Tsunami Alters Sushi Markets
By Florence Fabricant
Seafood supplies in northern Japan were devastated by the tsunami that destroyed the region’s fishing fleets and aquaculture farms as well as the ports themselves. The Japanese daily Asahi Shimbun reported on Tuesday that fishermen in the area are living in shelters, transportation to the famous Tsukiji market in Tokyo is not possible, and there is no ice to keep fish fresh.
So far, this grim picture is not causing serious shortages in American sushi bars, but how the situation will evolve remains to be seen.
“It has definitely affected the market,” said Jack Lamb, an owner of Jewel Bako in the East Village, where most of the fish is imported from Japan. But he said that the restaurant had made adjustments and was now buying fish from Kyushu Island in the south, far from the affected area, and was obtaining mackerel and octopus from sources in the United States.
Nobuyoshi Kuraoka, the owner of Nippon, a restaurant in Midtown, wrote by e-mail from Tokyo, where he was on business, that the “striped jack, yellowtail, sniper fish, sea eels and others are coming from Fukuoka on Kyushu Island through Korean airlines.”
Tadashi Ono, the chef and a partner at Matsuri in Chelsea, also said he is buying from Kyushu, as well as from Australian and New York waters. “Today fish comes from all over the world, so we’re O.K.,” he said.
There have been reports that restaurants and hotels in Asia and elsewhere have canceled all shipments of fresh produce from Japan after radiation turned up in products like milk and spinach.

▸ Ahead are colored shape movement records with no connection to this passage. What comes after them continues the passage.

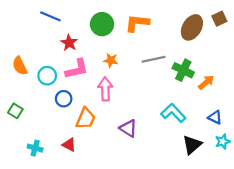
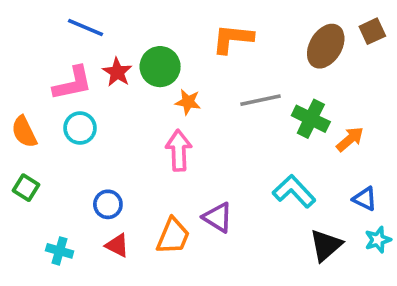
green circle: (102, 24) -> (160, 67), moved
orange semicircle: (20, 66) -> (24, 132), moved
pink L-shape: (77, 69) -> (73, 83), moved
blue circle: (64, 99) -> (108, 204), moved
orange trapezoid: (86, 118) -> (173, 236), moved

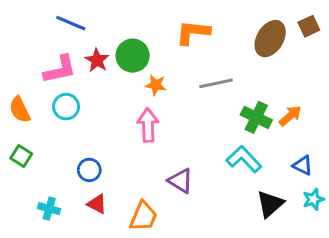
green cross: (311, 119) -> (256, 117), moved
orange trapezoid: (173, 236) -> (143, 216), moved

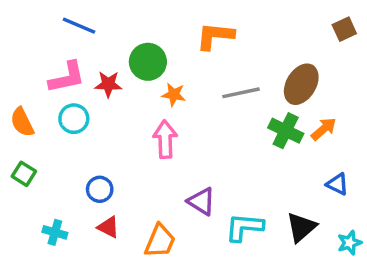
brown ellipse: (270, 39) -> (301, 84), moved
red star: (97, 60) -> (108, 84), moved, turned -30
cyan L-shape: (244, 159) -> (244, 227), moved, turned -42
cyan star: (313, 199) -> (349, 243), moved

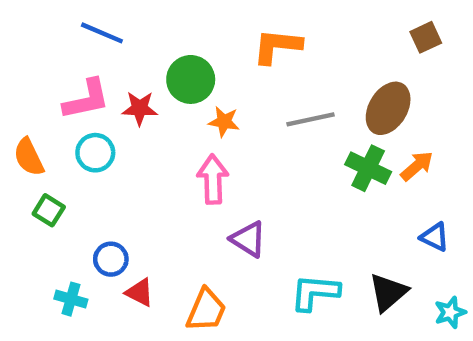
brown square: (344, 29) -> (426, 37), moved
green square: (24, 174) -> (49, 210), moved
blue circle: (100, 189) -> (111, 259), moved
purple triangle: (201, 201) -> (248, 239), moved

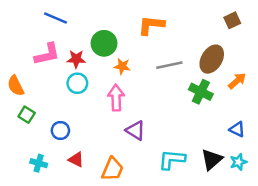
cyan circle: (95, 153) -> (77, 83), moved
orange arrow: (417, 166) -> (237, 81), moved
blue circle: (111, 259) -> (60, 130), moved
cyan star: (450, 312) -> (238, 162), moved

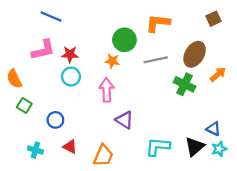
orange L-shape: (151, 25) -> (158, 23), moved
green circle: (104, 43) -> (124, 40), moved
blue triangle: (237, 129) -> (213, 129), moved

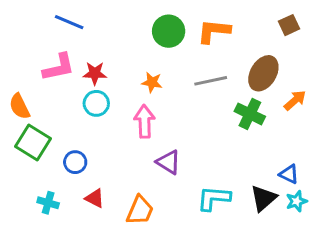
green circle: (124, 40) -> (169, 31), moved
green square: (24, 105) -> (33, 143), size x1.6

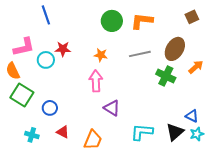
blue line: (69, 22) -> (46, 15), turned 48
pink L-shape: (59, 67) -> (24, 47), moved
cyan circle: (96, 103) -> (46, 60), moved

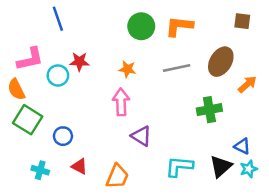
brown square: (192, 17) -> (242, 21), turned 32
green cross: (166, 76) -> (209, 110), moved, turned -36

But restaurateurs in New York said they import almost no fresh produce from Japan. They have also said that their customers do not seem worried. At Sushi Yasuda in Midtown, Scott Rosenberg, an owner, said that just a few customers have asked where the fish was from and whether it was safe. As for produce, he said that occasionally the chefs bring in highly specialized seasonal items, but it’s not the season now.
“We have great microgreens and all those things growing here,” said Richie Notar, a partner in the Nobu chain. “We don’t need to buy from Japan. We have California.” But he is keeping an eye on the supply of imported dry goods, including rice, nori and bonito flakes. “We’re starting to develop other sources, like South Korea, for some of these,” he said. “Our wholesalers have warehouses that are stocked, but who knows what the situation will be in six months in terms of availability or even safety from radiation?”
Reika Alexander, the owner of En Japanese Brasserie in the West Village, said: “We must keep buying what we can from Japan. We need to support Japan now.”